*** Given records ***

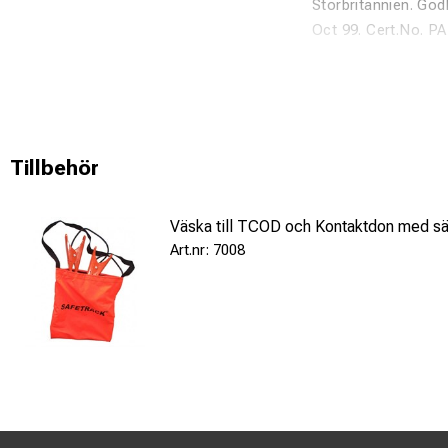
Storbritannien. God
Oct 99. Cert.No. PA
Tillbehör
Väska till TCOD och Kontaktdon med sä
7008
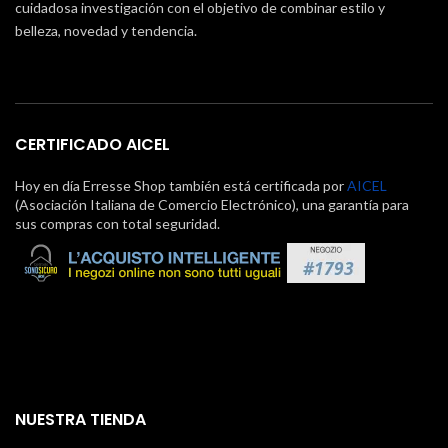
cuidadosa investigación con el objetivo de combinar estilo y
belleza, novedad y tendencia.
CERTIFICADO AICEL
Hoy en día Erresse Shop también está certificada por
AICEL
(Asociación Italiana de Comercio Electrónico), una garantía para
sus compras con total seguridad.
NUESTRA TIENDA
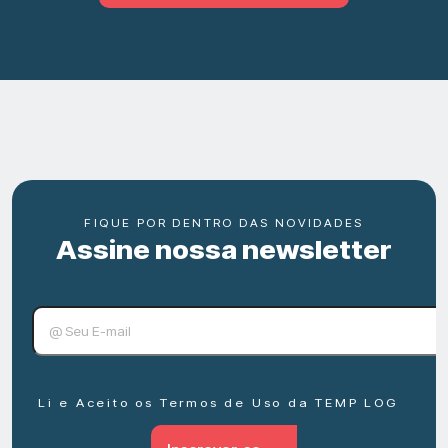
FIQUE POR DENTRO DAS NOVIDADES
Assine nossa newsletter
Li e Aceito os Termos de Uso da TEMP LOG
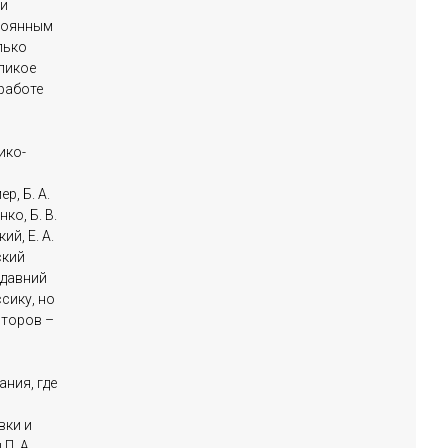
ти
стоянным
лько
ликое
работе
ико-
р, Б. А.
ко, Б. В.
ий, Е. А.
ский
едавний
сику, но
иторов –
ния, где
вки и
П. А.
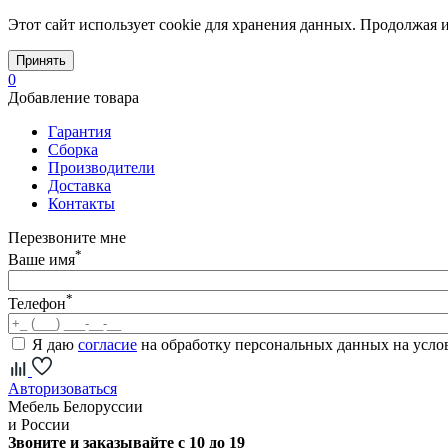
Этот сайт использует cookie для хранения данных. Продолжая и
Принять
0
Добавление товара
Гарантия
Сборка
Производители
Доставка
Контакты
Перезвоните мне
*
Ваше имя
*
Телефон
Я даю
согласие
на обработку персональных данных на усл
Авторизоваться
Мебель Белоруссии
и России
Звоните и заказывайте с 10 до 19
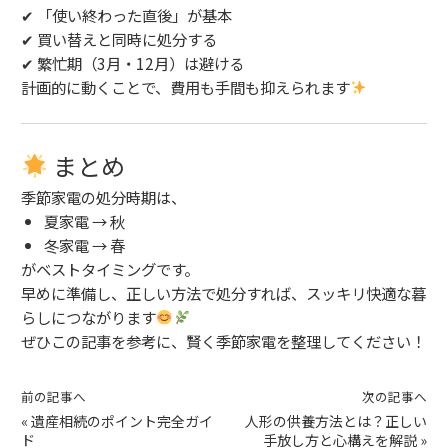
✔ 「使い終わった直後」が基本
✔ 買い替えと同時に処分する
✔ 繁忙期（3月・12月）は避ける
計画的に動くことで、費用も手間も抑えられます
まとめ
季節家電の処分時期は、
夏家電 → 秋
冬家電 → 春
がベストタイミングです。
早めに準備し、正しい方法で処分すれば、スッキリ快適な暮
らしにつながります
ぜひこの記事を参考に、賢く季節家電を整理してください！
前の記事へ
次の記事へ
«
遺産相続のポイント完全ガイ
人形の供養方法とは？正しい
ド
手放し方と心構えを解説
»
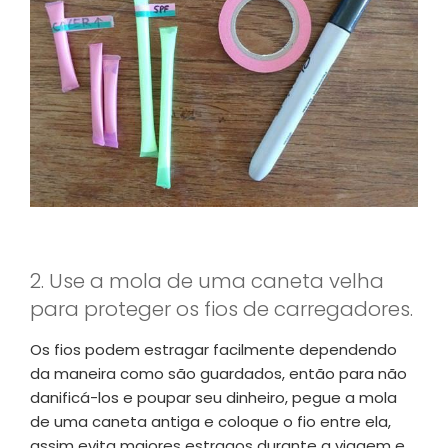
2. Use a mola de uma caneta velha
para proteger os fios de carregadores.
Os fios podem estragar facilmente dependendo
da maneira como são guardados, então para não
danificá-los e poupar seu dinheiro, pegue a mola
de uma caneta antiga e coloque o fio entre ela,
assim evita maiores estragos durante a viagem e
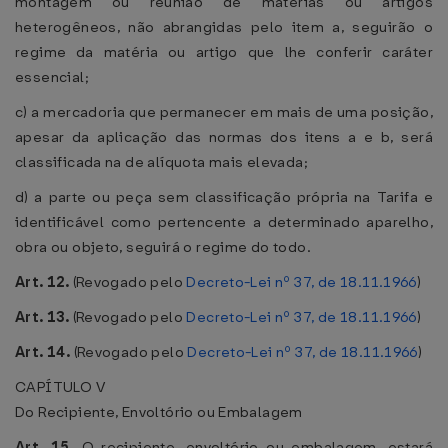
montagem ou reunião de matérias ou artigos
heterogêneos, não abrangidas pelo item a, seguirão o
regime da matéria ou artigo que lhe conferir caráter
essencial;
c) a mercadoria que permanecer em mais de uma posição,
apesar da aplicação das normas dos itens a e b, será
classificada na de alíquota mais elevada;
d) a parte ou peça sem classificação própria na Tarifa e
identificável como pertencente a determinado aparelho,
obra ou objeto, seguirá o regime do todo.
Art. 12.
(Revogado pelo
Decreto-Lei nº 37, de 18.11.1966
)
Art. 13.
(Revogado pelo
Decreto-Lei nº 37, de 18.11.1966
)
Art. 14.
(Revogado pelo
Decreto-Lei nº 37, de 18.11.1966
)
CAPÍTULO V
Do Recipiente, Envoltório ou Embalagem
Art. 15.
O recipiente, envoltório ou embalagem, estará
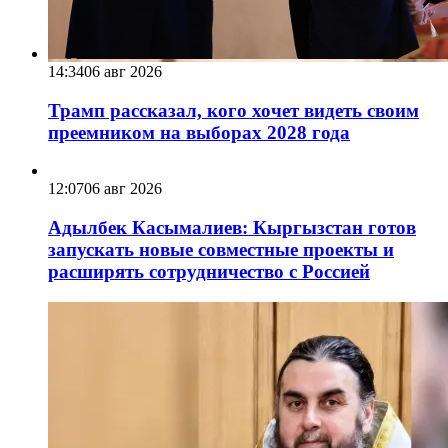
14:34
06 авг 2026
Трамп рассказал, кого хочет видеть своим
преемником на выборах 2028 года
12:07
06 авг 2026
Адылбек Касымалиев: Кыргызстан готов
запускать новые совместные проекты и
расширять сотрудничество с Россией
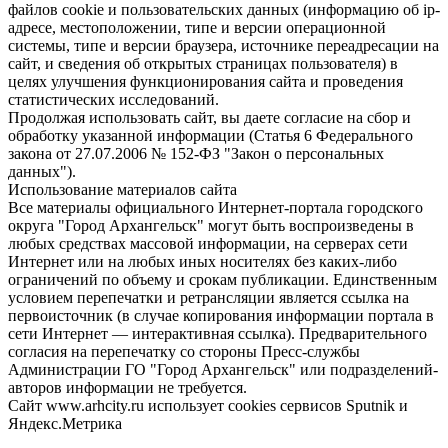
файлов cookie и пользовательских данных (информацию об ip-
адресе, местоположении, типе и версии операционной
системы, типе и версии браузера, источнике переадресации на
сайт, и сведения об открытых страницах пользователя) в
целях улучшения функционирования сайта и проведения
статистических исследований.
Продолжая использовать сайт, вы даете согласие на сбор и
обработку указанной информации (Статья 6 Федерального
закона от 27.07.2006 № 152-ФЗ "Закон о персональных
данных").
Использование материалов сайта
Все материалы официального Интернет-портала городского
округа "Город Архангельск" могут быть воспроизведены в
любых средствах массовой информации, на серверах сети
Интернет или на любых иных носителях без каких-либо
ограничений по объему и срокам публикации. Единственным
условием перепечатки и ретрансляции является ссылка на
первоисточник (в случае копирования информации портала в
сети Интернет — интерактивная ссылка). Предварительного
согласия на перепечатку со стороны Пресс-службы
Администрации ГО "Город Архангельск" или подразделений-
авторов информации не требуется.
Сайт www.arhcity.ru использует cookies сервисов Sputnik и
Яндекс.Метрика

*** End of Given records ***

• Brief
When the string "сети" appears in a line of the records above, that line is to be copied.

• Written solution
любых средствах массовой информации, на серверах сети
сети Интернет — интерактивная ссылка). Предварительного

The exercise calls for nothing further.